This morning, Sam had a great big hunk of steel to thin down. Here’s where the process of “endless refinement” kicks in: you remove things carefully and consistently, shredding off everything that doesn’t look like blade.
I spent most of my time preparing a different bar for my own purposes, while Sam say in front of the belt sander, making dust. One thing that occurred to me is that the process is fairly beginner-friendly: you start off with something that you can’t really screw up, and by the time you’ve refined it to the point where a screw up will matter, you’ve got several hours of experience with the grinder.

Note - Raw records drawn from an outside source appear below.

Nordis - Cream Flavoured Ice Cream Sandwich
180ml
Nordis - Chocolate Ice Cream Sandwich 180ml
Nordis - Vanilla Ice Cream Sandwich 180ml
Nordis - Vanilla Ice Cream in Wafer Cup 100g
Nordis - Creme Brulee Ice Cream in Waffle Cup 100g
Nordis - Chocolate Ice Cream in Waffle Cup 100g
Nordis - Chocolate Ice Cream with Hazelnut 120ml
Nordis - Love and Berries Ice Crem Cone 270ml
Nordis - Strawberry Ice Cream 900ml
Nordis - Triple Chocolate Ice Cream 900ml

Mostly I spent my time advising on strategy, e.g.: “put it vertically on the platen and it will make distinctive scratches where the metal is sticking out too far.” There is also a learning curve regarding the speed with which things happen; the metal doesn’t disappear quickly and you have plenty of time to think about what you’re doing. When you start trying to straighten the edge to finish the blade, things happen a lot faster – if you hit the edge wrong with the grinder, you can take a great big divot out of it.
Quenching the blade is a dramatic way-point: you shape the blade down, then heat it and dunk it and then… wipe it off and go back to shaping the blade even more. “That’s it?” Yep, that’s it: thin it out then thin it out more then polish it (which thins it out) and sharpen it (more thinning) then put a handle on it.

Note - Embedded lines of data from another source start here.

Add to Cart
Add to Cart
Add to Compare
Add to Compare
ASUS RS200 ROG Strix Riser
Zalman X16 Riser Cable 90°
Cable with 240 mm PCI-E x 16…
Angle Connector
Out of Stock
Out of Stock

We did a short walk-through of my wood collection and Sam decided wisely on ebony bolsters with white maple handles. It’s going to look very traditional.

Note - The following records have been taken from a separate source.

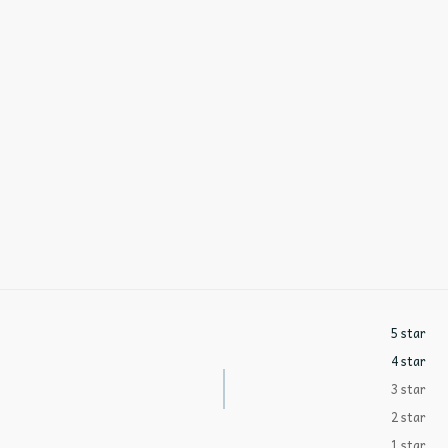
5 star
4 star
3 star
2 star
1 star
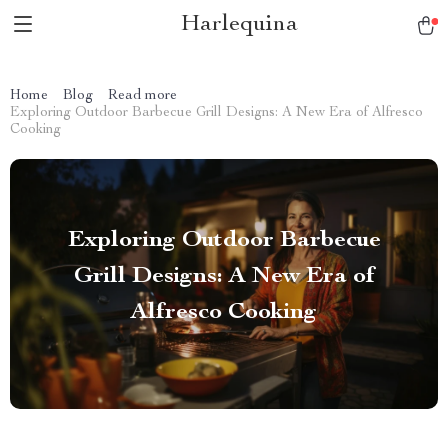
Harlequina
Home
Blog
Read more
Exploring Outdoor Barbecue Grill Designs: A New Era of Alfresco
Cooking
Exploring Outdoor Barbecue
Grill Designs: A New Era of
Alfresco Cooking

There’s just a lot more thinning and shaping to do.
Right now, the edge of the blade is about as thick as 3 or 4 sheets of paper. Tomorrow, Sam’s going to do a little more shaping and thinning then it’s time to switch to getting the scratches out of the steel. The plan is for that to be the morning, then I’ll talk him through broaching the bolster and drilling the handle then home for burgers on the grill and hard cider, and gluing the handle up. Saturday morning should be just shaping the wood (very quick!) and then Sam’ll be off on the road, heading toward the next way-point in his life.
Related but unrelated: the suminigashi carbide holder I sent to Australia has suddenly re-surfaced at its destination, with no warning to me. The USPS appeared to think it was in Chicago, but I got an email that it had arrived, then checked the USPS site and it shows it was delivered. I suspect whole parts of The System have been breaking down due to the coronavirus; the tracking system probably purges items from its database if they haven’t moved in over a month or something like that. Anyhow, I’m happy that the bar that was lost has now been found!